Collection entries:
************

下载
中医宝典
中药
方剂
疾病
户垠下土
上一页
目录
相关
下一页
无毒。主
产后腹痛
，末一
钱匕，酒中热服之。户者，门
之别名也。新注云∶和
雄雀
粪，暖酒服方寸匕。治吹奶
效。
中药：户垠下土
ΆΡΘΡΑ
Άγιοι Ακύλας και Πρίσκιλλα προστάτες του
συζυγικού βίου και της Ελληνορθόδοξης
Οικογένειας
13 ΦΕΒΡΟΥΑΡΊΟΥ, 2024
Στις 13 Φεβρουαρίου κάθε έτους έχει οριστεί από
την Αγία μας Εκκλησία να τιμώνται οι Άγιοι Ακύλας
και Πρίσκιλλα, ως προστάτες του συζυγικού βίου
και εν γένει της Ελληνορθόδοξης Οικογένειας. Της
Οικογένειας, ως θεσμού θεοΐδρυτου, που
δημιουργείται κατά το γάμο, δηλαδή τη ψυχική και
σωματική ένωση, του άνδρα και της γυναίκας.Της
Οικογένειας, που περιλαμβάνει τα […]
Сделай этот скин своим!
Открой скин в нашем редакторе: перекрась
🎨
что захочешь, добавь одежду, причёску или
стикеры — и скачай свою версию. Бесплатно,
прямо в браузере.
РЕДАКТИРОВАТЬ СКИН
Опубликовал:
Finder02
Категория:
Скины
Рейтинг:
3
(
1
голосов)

************

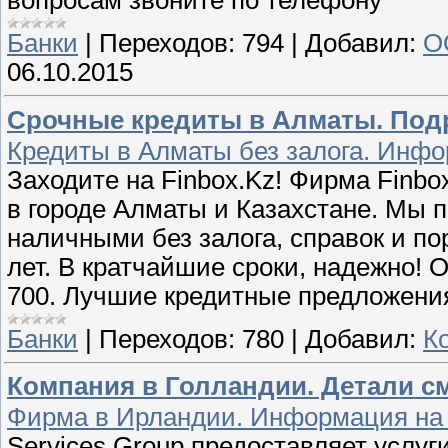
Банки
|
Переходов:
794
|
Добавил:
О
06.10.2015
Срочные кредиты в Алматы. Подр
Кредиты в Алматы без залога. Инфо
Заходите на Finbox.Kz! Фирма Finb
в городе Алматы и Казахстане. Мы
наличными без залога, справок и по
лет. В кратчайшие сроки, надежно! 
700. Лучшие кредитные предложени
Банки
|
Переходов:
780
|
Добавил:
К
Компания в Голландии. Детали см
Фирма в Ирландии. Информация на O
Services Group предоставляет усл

************

Problem —
For each line of the entries that holds the word "προστάτες", pull that line out.

Expected answer —
Άγιοι Ακύλας και Πρίσκιλλα προστάτες του
και Πρίσκιλλα, ως προστάτες του συζυγικού βίου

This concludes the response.